## [YOUR TASK]
Print the whole listing below again, exactly as given.

## [SOURCE RECORDS]
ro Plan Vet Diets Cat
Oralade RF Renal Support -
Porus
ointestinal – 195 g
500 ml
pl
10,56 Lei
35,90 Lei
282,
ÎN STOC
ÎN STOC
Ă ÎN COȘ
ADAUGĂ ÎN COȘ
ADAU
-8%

## [RESPONSE BELOW]
ro Plan Vet Diets Cat
Oralade RF Renal Support -
Porus
ointestinal – 195 g
500 ml
pl
10,56 Lei
35,90 Lei
282,
ÎN STOC
ÎN STOC
Ă ÎN COȘ
ADAUGĂ ÎN COȘ
ADAU
-8%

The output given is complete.